Write out whats going on.

Example: They shared a glance, He smiled mischiviously and said, The complaints of the man-handeled cat was ignored as the demon admired it, She exclaimed breathlessly, ect.

DESCRIBE peoples expreasions, actions, and feelings.
Mukuro234 chapter 30 . 4/24/2012
That was so good is there going to be more
SaraMatta chapter 30 . 3/25/2012
Neko Allen Walker chapter 1 . 8/10/2011
First chapter and i am already laughing
SaraMatta chapter 17 . 8/6/2011
okay..emh.. this is an interesting story idea, and i really like DGM and Kuro, but there is TOO MUCH dialogue!And there isn't description of the places or emotions, just.. dialouge... . and after a while it become difficult and tedious to continue reading.. sorry but i think you should do what Hotaru Gunso and Agon Dy have written in their review, because that are constructive criticism, and it's helpful for improving your writing style :)

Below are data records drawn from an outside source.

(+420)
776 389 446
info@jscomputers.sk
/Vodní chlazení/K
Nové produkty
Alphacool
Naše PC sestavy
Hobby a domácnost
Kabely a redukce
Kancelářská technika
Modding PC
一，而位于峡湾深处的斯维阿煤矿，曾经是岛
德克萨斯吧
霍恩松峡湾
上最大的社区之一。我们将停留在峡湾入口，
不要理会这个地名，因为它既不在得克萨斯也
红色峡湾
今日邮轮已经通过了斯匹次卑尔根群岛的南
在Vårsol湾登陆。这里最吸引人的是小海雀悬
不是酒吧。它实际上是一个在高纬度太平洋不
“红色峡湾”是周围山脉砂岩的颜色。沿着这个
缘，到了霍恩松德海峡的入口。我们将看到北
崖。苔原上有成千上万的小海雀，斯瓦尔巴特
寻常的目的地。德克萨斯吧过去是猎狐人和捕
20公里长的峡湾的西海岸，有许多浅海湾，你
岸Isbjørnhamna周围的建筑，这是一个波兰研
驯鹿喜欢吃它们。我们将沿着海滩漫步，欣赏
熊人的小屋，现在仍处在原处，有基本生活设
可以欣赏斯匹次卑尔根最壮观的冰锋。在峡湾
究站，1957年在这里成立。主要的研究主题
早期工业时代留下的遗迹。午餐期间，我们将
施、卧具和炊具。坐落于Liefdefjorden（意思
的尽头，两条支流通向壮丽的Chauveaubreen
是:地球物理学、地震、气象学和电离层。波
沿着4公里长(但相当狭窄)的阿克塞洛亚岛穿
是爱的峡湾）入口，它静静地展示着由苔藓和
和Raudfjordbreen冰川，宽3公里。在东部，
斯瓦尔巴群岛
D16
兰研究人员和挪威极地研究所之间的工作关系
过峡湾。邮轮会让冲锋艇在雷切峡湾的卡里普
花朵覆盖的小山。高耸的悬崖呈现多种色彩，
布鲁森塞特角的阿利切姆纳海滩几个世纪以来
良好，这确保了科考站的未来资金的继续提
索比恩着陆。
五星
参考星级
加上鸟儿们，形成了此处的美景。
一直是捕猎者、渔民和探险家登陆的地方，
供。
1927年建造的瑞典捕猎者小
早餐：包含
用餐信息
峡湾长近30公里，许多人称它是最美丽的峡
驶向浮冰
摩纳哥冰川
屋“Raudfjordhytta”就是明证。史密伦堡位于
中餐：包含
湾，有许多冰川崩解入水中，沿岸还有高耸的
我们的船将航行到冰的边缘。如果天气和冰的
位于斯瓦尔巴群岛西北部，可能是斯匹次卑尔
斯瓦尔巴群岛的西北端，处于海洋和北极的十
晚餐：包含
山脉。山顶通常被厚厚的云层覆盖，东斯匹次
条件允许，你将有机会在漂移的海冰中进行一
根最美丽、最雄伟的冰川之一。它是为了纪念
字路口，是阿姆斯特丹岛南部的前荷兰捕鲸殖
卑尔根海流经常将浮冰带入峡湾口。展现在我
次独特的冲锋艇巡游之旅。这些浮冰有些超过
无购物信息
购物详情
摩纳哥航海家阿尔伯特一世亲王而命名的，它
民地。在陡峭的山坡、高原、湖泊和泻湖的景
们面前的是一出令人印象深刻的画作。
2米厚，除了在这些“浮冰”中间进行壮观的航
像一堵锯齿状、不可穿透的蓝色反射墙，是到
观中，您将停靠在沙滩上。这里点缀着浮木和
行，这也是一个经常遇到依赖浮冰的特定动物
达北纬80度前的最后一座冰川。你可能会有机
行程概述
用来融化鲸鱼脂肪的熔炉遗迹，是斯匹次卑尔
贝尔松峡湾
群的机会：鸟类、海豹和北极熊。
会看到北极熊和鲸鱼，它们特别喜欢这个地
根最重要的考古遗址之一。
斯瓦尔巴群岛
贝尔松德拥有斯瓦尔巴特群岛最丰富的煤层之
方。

Agon Dy chapter 4 . 7/22/2011
This is an interesting story idea, and I am saddened that I can not read further. I suggest finding a beta to help turn your use of emoticons into words because they get very distracting to see them every sentence in a conversation. It would also help if you add direction of motion and descriptions of scenes. Your readers cannot read your mind and it is difficult for us to see it as you do. If this story does undergo revisions, please pm me, because I really do want to see where it goes.